[…]
As for the other funeral ceremony they call wake, he undoubtedly provides in the midst of his duel so many pleasures, epigrams, loves and even marriages, such as your dances and your European meetings. Not only the friends of a dead man, but also the people who, without having met him, want to do him this honor, gather around the corpse and watch over him at night. There are people who do not lack for anything in this world any wake, among others that Don Saturio that I presented to you the other day … true caricature of our insubstantial and voluptuous life.
[…]
After a few minutes they exposed the dead, and each of those who were there sprayed him with holy water […] This melancholy spectacle was not very comfortable with Dr. Saturio who accompanied me: he believed, therefore, in the duty to take me elsewhere, under the pretext of introducing me to the widow and the relatives who occupied an immediate house.
Nothing sadder indeed than the situation of that poor woman, forced to suppress her pain, and to stand still in the midst of that circle of people who whispered and spoke quietly of the news of the day and of domestic affairs. Everyone present turned from time to time to the widow, making her physiognomy a seriousness typical of circumstances; but showing among the gestures of sadness the recent signs of joy.
[…]
For my part I soon detached myself from the label I had imposed […] I left the widow and went to another room.

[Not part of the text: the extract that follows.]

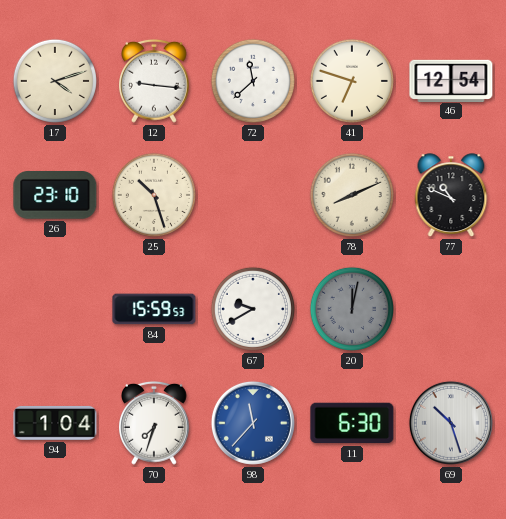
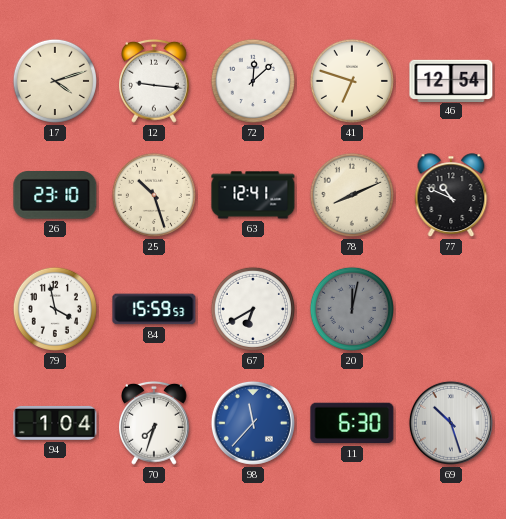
72: 11:38 -> 12:08
63: none -> 12:41
79: none -> 3:58
67: 9:40 -> 6:40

There I was offered the show less analogous to the sadness and silence of the mortuary ceremonies. About forty people of both sexes formed animated groups there; the younger ones played games of clothes; others spoke aloud and alternated the conversation with great laughter; others surrounded an old woman who was precisely the one who had decided on the dead man’s shroud, and who had a scrupulous prolijity his youth, his virtues, his riches and all the particularities of the disease he suffered.
[…]
The noise of laughter and conversations was increasing from now on; and at about twelve o’clock at night the general algazara, the races of the runners, the vibrant voices of the girls, the squeaky and shelled accent of the old ones, the resonant voices of the men, the rubbing of the dresses and the racking of the chairs formed a concert that should have resurrected the dead. But the dead man stood still and the living went to dinner.

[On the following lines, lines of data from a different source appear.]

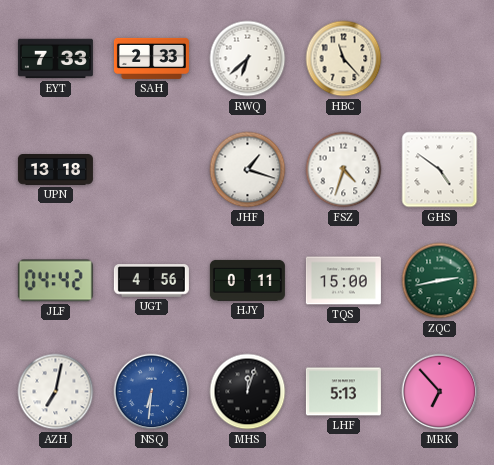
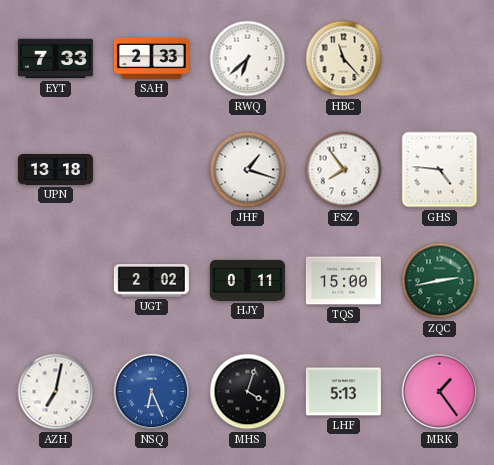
FSZ: 4:33 -> 7:54
GHS: 4:51 -> 4:46
JLF: 04:42 -> none
UGT: 4:56 -> 2:02
NSQ: 6:31 -> 6:26
MHS: 12:03 -> 4:03
MRK: 6:53 -> 1:24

“Big moment must have been that for Don Saturio,” I said to my cousin.
“Indeed it was,” he continued; laying the napkin from one shoulder to another, with a fork in his right hand and brandishing a knife with his left, having rushed to smash a ham, said his thanks between bite and bite and made the best of everything there disappeared in the depths of his stomach.
[…]
Behold, my dear friend, what is called an evening of death in our country. It is a particularity of our middle-class customs, which should certainly not be seen as a general rule, and which has nothing to do with aristocratic classes; but be sure that nothing I have exaggerated you, before I have weakened the real and positive picture of this funeral feast […] So, what do you think of the wake?
The great Spanish label in the dead man’s room; Creole indifference in the other rooms of the house; a wild stun coupled with the memory of a pompously religious civilization, isn’t this a unique ensemble, composed of unexpected contrasts? Ω
Taken from Countess of Merlin: Trip to Havana, Editorial Art and Literature, Havana, 1974.